- [PROMPT]:
Here is the task for the records below: repeat exactly the lines from the one with "HOME (85, 318)" to the one with "Copy (437, 1064)", both included, and nothing else.
* * * *
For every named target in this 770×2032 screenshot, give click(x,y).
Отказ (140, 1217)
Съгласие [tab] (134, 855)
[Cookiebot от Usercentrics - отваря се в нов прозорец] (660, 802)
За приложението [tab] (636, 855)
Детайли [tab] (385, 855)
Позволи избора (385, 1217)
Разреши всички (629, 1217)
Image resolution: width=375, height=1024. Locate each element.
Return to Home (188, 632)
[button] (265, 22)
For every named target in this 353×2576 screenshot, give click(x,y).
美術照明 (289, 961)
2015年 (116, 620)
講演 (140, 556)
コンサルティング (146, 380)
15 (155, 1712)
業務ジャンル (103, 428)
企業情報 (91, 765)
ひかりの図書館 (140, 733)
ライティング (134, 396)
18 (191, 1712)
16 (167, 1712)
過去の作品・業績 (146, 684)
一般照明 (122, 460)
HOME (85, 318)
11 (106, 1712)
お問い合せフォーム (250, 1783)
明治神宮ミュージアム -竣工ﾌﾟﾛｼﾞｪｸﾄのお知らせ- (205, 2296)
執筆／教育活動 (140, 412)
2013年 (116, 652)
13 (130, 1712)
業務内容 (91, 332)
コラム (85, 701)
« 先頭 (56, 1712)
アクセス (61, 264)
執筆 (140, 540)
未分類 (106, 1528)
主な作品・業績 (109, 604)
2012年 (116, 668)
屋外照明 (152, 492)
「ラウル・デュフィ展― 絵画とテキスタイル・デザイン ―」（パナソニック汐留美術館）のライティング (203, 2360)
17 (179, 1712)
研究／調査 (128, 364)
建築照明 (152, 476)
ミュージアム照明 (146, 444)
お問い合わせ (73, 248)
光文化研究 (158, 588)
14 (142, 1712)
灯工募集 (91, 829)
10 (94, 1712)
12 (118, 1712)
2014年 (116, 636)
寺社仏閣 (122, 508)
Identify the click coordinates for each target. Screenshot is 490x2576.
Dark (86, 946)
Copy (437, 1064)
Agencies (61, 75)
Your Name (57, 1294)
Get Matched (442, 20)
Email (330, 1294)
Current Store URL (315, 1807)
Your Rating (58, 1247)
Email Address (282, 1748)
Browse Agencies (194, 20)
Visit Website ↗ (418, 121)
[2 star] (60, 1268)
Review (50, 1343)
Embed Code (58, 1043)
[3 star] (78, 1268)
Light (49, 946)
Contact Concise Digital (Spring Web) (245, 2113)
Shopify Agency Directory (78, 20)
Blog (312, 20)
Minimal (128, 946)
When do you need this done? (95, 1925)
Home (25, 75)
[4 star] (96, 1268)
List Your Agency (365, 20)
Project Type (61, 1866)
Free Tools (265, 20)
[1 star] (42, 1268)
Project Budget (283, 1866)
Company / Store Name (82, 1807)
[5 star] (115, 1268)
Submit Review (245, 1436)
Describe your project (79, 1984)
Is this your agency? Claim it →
* * * *
- [RESULT OF THE EXERCISE]:
HOME (85, 318)
11 (106, 1712)
お問い合せフォーム (250, 1783)
明治神宮ミュージアム -竣工ﾌﾟﾛｼﾞｪｸﾄのお知らせ- (205, 2296)
執筆／教育活動 (140, 412)
2013年 (116, 652)
13 (130, 1712)
業務内容 (91, 332)
コラム (85, 701)
« 先頭 (56, 1712)
アクセス (61, 264)
執筆 (140, 540)
未分類 (106, 1528)
主な作品・業績 (109, 604)
2012年 (116, 668)
屋外照明 (152, 492)
「ラウル・デュフィ展― 絵画とテキスタイル・デザイン ―」（パナソニック汐留美術館）のライティング (203, 2360)
17 (179, 1712)
研究／調査 (128, 364)
建築照明 (152, 476)
ミュージアム照明 (146, 444)
お問い合わせ (73, 248)
光文化研究 (158, 588)
14 (142, 1712)
灯工募集 (91, 829)
10 (94, 1712)
12 (118, 1712)
2014年 (116, 636)
寺社仏閣 (122, 508)
Identify the click coordinates for each target. Screenshot is 490x2576.
Dark (86, 946)
Copy (437, 1064)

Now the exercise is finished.